Example 2 – USP owns a 70% interest in FP’s losses and 20% in FP’s profit/capital, which was acquired several years ago. The other partner of FP is a US person. USP made no contributions to FP in the current year. FP admitted a new non-US partner during the year, which resulted in USP’s loss interest decreasing from 70% to 55%. Analysis:
- Category 1 – Applicable. USP owns more than 50% of FP. However, there are multiple category 1 filers. The other US person will be required to file under category 1 because it owns the controlling interest in capital and profits.
- Category 2 – Not applicable. Although USP meets the requirements, it isn’t a category 2 filer because FP has a category 1 filer.
- Category 3 – Not applicable. USP didn’t contribute property in the current year.
- Category 4 – Applicable. USP’s proportional interest in FP’s losses decreased by more than 10%.
Other Foreign Forms
Form 8858, Information Return of U.S. Persons With Respect to Foreign Disregarded Entities
Required by the following U.S. persons who are direct/indirect tax owners of a foreign disregarded entity (“FDE”):
- US Persons that are tax owners of a FDE – The tax owner is the person that is treated as owning the assets and liabilities of the FDE for purposes of US income tax law. The tax owner may not be the direct (or legal) owner – if FDE1 is wholly owned by FDE2, which is wholly owned by USP, the direct owner of FDE1 is FDE2 but the tax owner is USP.
- Categories 4 and 5 filers of Form 5471
- Categories 1 and 2 filers of Form 8865
There is a multiple filer exception. A statement may be required to be filed by the non-filer.
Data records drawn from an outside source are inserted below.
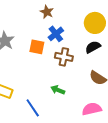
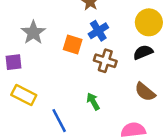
green arrow: (58, 90) -> (93, 101), turned 32

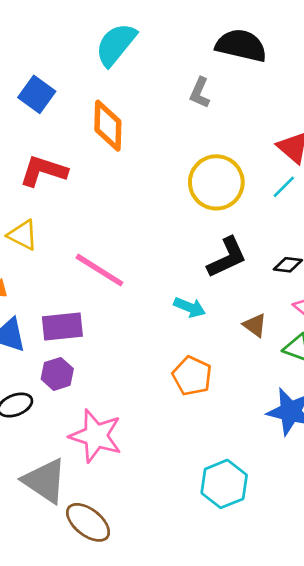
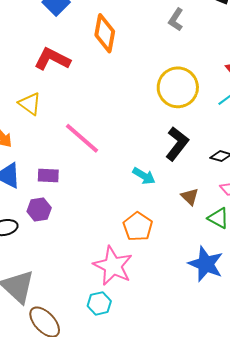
black L-shape: (227, 257) -> (177, 144), turned -36
purple rectangle: (62, 327) -> (48, 175), size x0.7
pink star: (96, 436) -> (113, 266), moved
cyan hexagon: (224, 484) -> (99, 303), moved, size x0.7

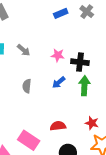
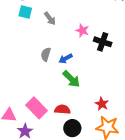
blue arrow: (59, 82) -> (66, 59), moved
green arrow: (84, 86) -> (71, 79), moved, turned 120
red semicircle: (58, 126) -> (62, 109), moved

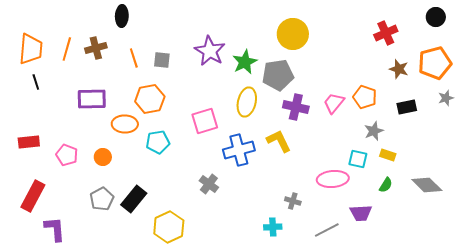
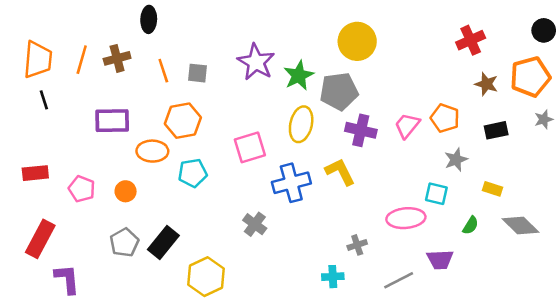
black circle: (436, 17) -> (544, 30), moved
yellow rectangle: (388, 155) -> (492, 189), moved
gray cross: (293, 201) -> (357, 245), turned -35

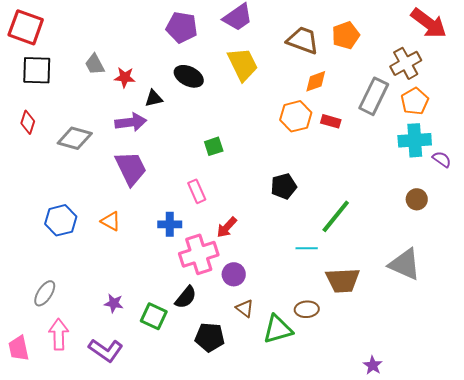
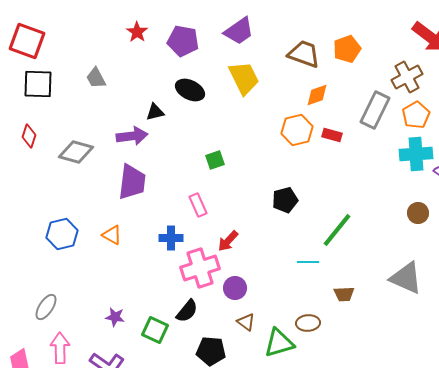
red star: (125, 77) -> (137, 32), moved, turned 30
purple trapezoid: (131, 168) -> (132, 182), turned 33
brown trapezoid: (343, 280) -> (344, 294), size x0.6

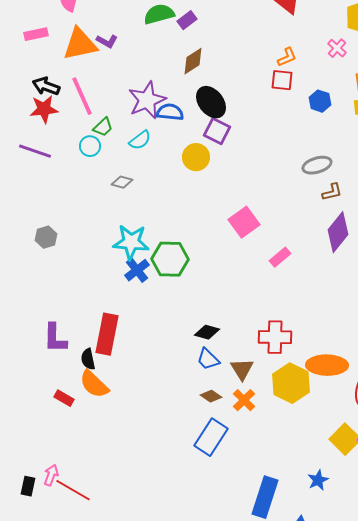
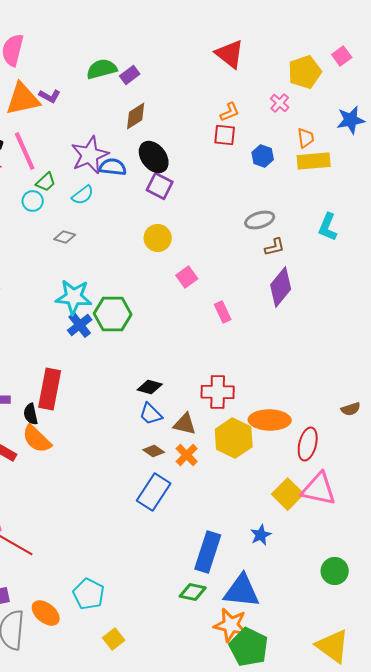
yellow circle: (196, 157) -> (158, 238), moved
pink square: (244, 222) -> (187, 277), size x0.7
pink rectangle: (280, 257) -> (223, 312), turned -75
brown triangle: (242, 369) -> (185, 424), turned -45

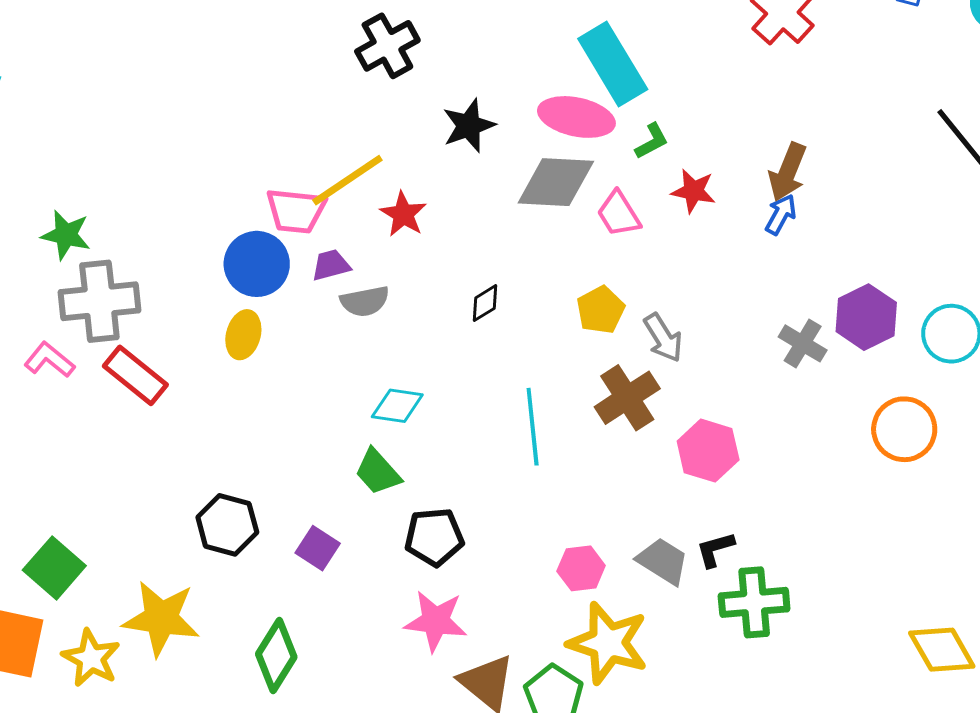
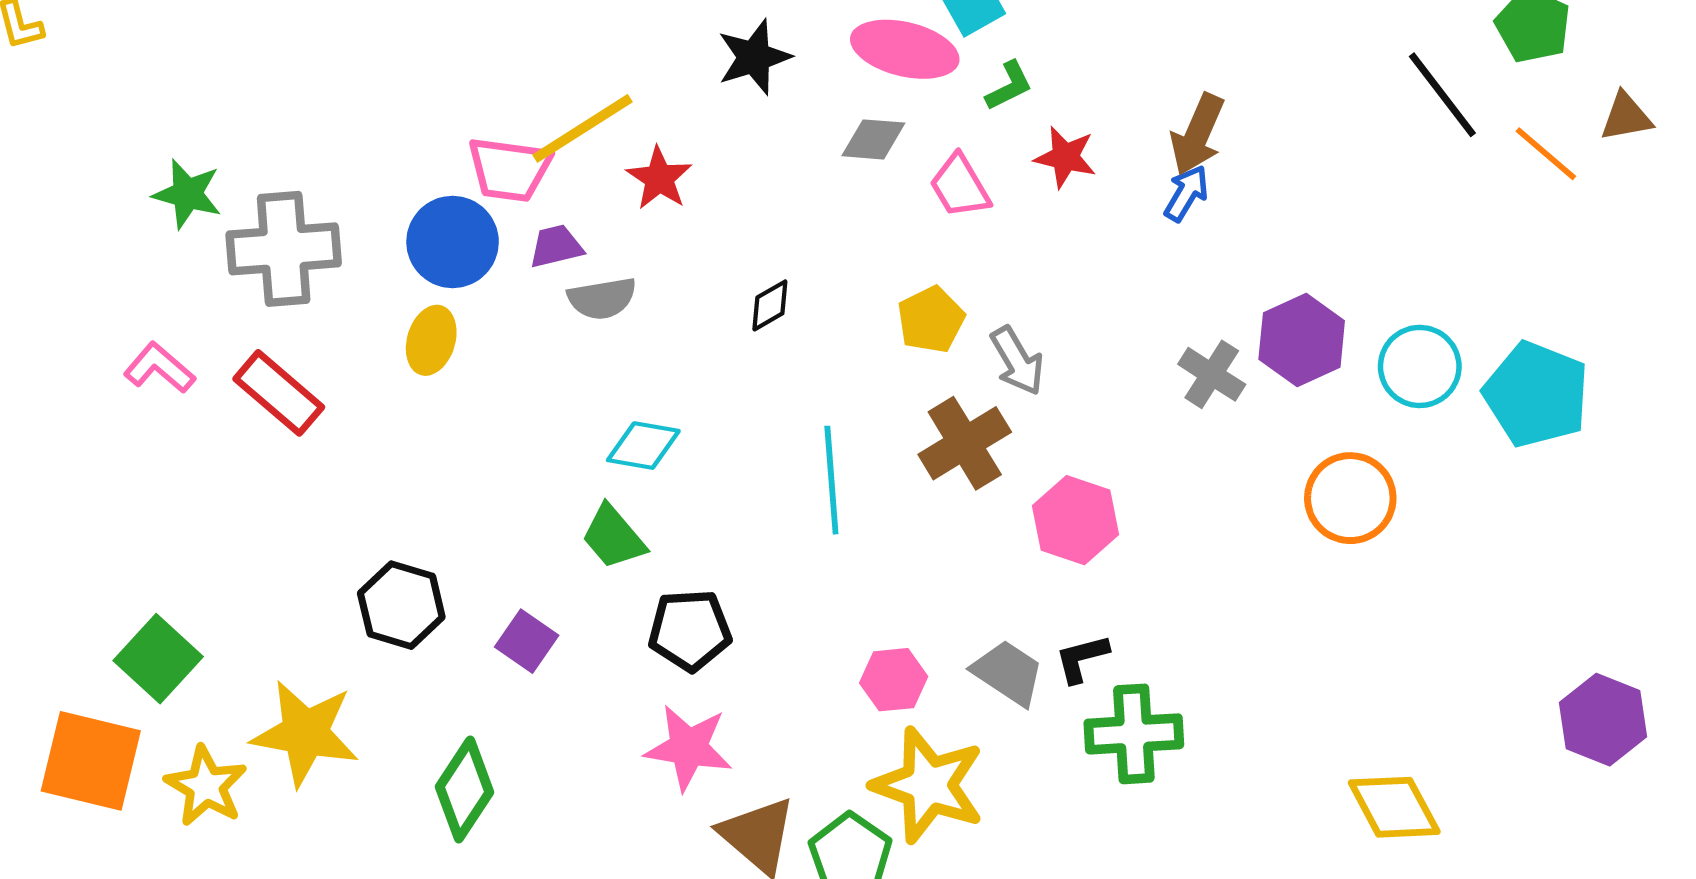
gray diamond: (556, 182) -> (873, 139), size x0.6
gray cross: (99, 301) -> (284, 249), moved

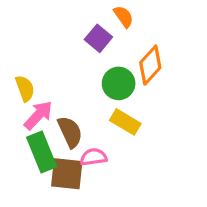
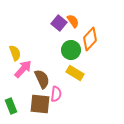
orange semicircle: (124, 17) -> (73, 21), moved
green rectangle: (42, 152) -> (11, 106), moved, size x0.7
pink semicircle: (93, 157) -> (56, 94), turned 105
See the instructions for more information
Additionally, any of the FC forms discussed may be required by partners of a FP if the FP directly/indirectly holds FC stock.
Schedule K-1 Footnotes
A FP will not file any of the forms discussed because it isn’t a US person. However, its direct/indirect partners may be required to file. Therefore, a FP should include information on its Schedule K-1, such as:
- Direct/indirect contributions to a FC so that direct/indirect US partners can determine if they have a Form 926 or Form 5471 category 3 filing requirement
- Ownership of a FC that may fall under any of the other Form 5471 categories
- Information on a FC that is a PFIC
- Information on the FP itself for purposes of filing Form 8865 and/or Form 8938, Statement of Specified Foreign Financial Assets
- Information on any FPs or FDEs directly/indirectly owned
Penalties
The penalties for not complying with the filing requirements can be significant.
Sample of penalties:
Failure to file: | Potential penalties: |
|
$10,000 with maximum additional penalties of $50,000 per failure. Potential criminal penalties. Penalties apply if another person files on your behalf and that person failed to provide the required information. |
Form 8865 category 3 |
10% of the FMV of property contributed (limit of $100,000 unless the failure was due to intentional disregard). Transferor recognizes gain on the contribution as if the contributed property had been sold for FMV. |
Form 926 |
10% of the FMV of property contributed (limit of $100,000). |
Conclusion
Any time a partnership invests in an offshore entity, additional analysis needs to be done to determine if any of the forms discussed need to be filed or if the information needs to be provided to its partners. Without the proper analysis, the partnership and/or its partners could incur significant penalties.